Ainsi, concernant les modalités de l’élimination des PAOH :
- l’établissement de santé est tenu de les éliminer ;
- elles doivent être, si nécessaire, conditionnées de manière appropriée dès la production. Elles sont par la suite collectées dans des emballages rigides, compatibles avec la crémation, et homologuées ;
- les PAOH assimilées à des déchets de soins, doivent être, dès leur production, séparées des autres déchets ;
- les emballages sont fermés de façon définitive avant leur transport et portent la mention « pièces anatomiques d’origine humaine destinées à la crémation » en toutes lettres. Le nom du producteur y est également mentionné.

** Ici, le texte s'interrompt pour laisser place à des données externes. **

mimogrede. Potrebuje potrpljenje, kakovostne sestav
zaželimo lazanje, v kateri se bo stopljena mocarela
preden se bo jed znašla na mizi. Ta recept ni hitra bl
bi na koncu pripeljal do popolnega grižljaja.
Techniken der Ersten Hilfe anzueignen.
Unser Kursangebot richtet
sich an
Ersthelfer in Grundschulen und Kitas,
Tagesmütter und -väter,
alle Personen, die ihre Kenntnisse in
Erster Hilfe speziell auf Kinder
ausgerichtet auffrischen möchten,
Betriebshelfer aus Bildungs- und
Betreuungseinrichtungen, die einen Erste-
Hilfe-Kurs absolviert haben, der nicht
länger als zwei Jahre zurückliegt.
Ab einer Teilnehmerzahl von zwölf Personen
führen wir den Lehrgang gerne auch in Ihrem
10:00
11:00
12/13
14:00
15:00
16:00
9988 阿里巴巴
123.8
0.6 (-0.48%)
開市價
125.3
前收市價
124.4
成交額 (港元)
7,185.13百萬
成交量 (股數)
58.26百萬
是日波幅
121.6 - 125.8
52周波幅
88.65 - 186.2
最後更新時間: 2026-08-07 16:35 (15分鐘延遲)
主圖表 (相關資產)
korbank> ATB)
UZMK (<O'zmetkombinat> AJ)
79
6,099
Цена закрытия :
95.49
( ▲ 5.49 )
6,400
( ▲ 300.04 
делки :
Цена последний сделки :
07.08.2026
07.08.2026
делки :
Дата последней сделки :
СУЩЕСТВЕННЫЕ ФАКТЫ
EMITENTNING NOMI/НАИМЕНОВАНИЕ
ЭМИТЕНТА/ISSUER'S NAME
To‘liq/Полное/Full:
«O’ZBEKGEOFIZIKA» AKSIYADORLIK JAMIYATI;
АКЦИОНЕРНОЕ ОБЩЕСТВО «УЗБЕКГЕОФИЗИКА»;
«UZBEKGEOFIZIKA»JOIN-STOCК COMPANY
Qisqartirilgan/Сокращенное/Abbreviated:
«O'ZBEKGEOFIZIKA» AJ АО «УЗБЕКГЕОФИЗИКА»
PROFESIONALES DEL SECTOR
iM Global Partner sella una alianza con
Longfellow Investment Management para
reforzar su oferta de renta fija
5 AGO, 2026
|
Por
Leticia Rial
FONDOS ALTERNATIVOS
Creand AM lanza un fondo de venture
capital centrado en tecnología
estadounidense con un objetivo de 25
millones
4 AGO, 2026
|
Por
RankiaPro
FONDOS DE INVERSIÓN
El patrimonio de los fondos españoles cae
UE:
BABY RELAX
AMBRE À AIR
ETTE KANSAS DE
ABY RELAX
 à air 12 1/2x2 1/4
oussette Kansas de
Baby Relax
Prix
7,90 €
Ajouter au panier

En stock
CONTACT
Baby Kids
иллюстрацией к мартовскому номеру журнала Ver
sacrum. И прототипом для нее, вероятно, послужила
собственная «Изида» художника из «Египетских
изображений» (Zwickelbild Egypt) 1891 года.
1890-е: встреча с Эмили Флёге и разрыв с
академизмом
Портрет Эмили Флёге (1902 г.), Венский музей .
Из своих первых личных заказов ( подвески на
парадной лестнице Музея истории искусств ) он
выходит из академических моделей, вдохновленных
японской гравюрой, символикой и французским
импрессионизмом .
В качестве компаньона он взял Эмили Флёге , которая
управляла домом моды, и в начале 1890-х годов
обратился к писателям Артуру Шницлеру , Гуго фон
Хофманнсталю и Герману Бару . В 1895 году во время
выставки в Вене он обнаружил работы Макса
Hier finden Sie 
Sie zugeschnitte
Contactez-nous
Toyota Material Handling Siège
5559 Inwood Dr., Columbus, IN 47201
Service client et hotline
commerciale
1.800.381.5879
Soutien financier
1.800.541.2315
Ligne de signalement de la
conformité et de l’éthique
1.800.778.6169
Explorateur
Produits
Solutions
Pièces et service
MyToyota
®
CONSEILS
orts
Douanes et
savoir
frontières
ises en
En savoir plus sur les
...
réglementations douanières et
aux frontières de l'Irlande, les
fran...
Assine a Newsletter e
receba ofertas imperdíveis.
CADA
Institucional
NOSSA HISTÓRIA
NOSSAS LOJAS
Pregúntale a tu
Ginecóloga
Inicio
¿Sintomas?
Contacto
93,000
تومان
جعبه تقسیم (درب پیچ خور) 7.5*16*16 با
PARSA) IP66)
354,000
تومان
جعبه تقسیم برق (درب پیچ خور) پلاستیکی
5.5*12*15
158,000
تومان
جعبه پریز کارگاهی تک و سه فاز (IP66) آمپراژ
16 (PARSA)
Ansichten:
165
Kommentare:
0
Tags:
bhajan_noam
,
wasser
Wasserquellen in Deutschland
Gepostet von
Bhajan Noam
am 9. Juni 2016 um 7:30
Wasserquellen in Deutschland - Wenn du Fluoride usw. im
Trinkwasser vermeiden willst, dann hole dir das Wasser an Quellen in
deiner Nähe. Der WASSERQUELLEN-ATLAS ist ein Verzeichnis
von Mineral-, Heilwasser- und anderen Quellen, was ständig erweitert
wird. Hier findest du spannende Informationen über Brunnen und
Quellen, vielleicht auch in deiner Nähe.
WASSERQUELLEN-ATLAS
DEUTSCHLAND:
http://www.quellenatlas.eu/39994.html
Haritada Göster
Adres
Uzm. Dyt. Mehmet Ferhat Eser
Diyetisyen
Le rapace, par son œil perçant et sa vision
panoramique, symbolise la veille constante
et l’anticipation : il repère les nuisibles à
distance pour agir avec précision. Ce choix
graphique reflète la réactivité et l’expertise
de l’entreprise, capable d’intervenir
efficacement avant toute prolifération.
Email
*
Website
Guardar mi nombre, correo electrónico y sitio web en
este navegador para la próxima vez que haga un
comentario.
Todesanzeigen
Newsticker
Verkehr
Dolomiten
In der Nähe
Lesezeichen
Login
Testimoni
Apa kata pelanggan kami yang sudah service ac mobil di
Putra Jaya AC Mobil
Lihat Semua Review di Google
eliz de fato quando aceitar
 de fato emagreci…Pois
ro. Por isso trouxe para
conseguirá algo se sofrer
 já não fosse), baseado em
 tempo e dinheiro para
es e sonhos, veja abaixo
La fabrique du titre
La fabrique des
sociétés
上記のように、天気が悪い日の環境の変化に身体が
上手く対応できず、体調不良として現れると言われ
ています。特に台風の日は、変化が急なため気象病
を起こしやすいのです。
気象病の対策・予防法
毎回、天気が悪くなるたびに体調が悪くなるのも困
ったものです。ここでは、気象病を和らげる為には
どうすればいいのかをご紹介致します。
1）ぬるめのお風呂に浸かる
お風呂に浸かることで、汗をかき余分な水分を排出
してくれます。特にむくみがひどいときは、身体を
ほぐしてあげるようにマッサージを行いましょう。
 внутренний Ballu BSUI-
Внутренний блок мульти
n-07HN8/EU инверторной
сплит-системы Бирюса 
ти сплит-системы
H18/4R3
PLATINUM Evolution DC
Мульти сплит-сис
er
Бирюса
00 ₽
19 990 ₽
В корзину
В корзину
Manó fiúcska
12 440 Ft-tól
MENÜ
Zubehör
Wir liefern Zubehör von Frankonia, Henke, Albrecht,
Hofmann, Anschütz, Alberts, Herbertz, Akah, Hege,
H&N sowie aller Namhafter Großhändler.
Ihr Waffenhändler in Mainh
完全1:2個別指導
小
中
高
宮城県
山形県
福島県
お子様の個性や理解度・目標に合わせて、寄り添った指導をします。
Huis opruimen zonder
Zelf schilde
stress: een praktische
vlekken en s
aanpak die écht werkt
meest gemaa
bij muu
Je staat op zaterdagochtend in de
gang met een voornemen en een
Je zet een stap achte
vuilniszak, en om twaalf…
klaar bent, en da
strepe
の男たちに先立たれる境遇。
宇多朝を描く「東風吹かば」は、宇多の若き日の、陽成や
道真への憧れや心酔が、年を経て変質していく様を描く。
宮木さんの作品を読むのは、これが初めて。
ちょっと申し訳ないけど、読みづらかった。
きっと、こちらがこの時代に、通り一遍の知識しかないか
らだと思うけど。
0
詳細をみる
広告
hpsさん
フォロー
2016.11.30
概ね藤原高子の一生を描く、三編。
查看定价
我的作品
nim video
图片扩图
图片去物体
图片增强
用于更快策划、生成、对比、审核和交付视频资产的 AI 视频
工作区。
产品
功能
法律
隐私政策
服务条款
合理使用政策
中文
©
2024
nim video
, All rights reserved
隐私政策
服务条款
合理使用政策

Concernant l’incinération, tout producteur de PAOH doit établir une convention avec l’exploitant du crématorium et, le cas échéant, le transporteur. Celle-ci doit contenir les informations listées dans l’annexe 3 de l’arrêté du 7 septembre 1999. Toute modification des conditions d’élimination doit faire l’objet d’un avenant établi dans les mêmes formes. La procédure doit s’effectuer dans un crématorium autorisé et dont le gestionnaire est titulaire de l’habilitation prévue à l’article L2223-41 du Code général des collectivités territoriales. Enfin, l’incinération doit être réalisée en dehors des heures d’ouverture du crématorium au public.
L’apport de la jurisprudence
Les juges sont également venus apporter quelques précisions relatives à l’incinération des pièces anatomiques d’origine humaine. Un établissement de santé a notamment été condamné par le juge administratif pour avoir procédé à l’incinération du corps d’un enfant mort avec les autres déchets hospitaliers (décision de la cour administrative d’appel de Lyon du 18 novembre 2003). De même, les juges européens ont condamné la Croatie à la suite de l’incinération par un établissement de santé du corps d’un enfant sans vie « en même temps que les déchets hospitaliers » (Cour européenne des droits de l’homme, 12 juin 2014, n° 50132/12).
Par ailleurs, le Comité consultatif national d’éthique a apporté, dans son avis du 22 septembre 2005, plusieurs recommandations. Il estime ainsi que « le fœtus doit faire l’objet du respect que l’on doit à son origine humaine. Il ne peut en aucune façon être considéré comme un « déchet hospitalier »« . Le comité souligne également que le « désir des parents concernant le devenir du corps du fœtus ou du nouveau-né doit toujours être respecté quel qu’il soit ».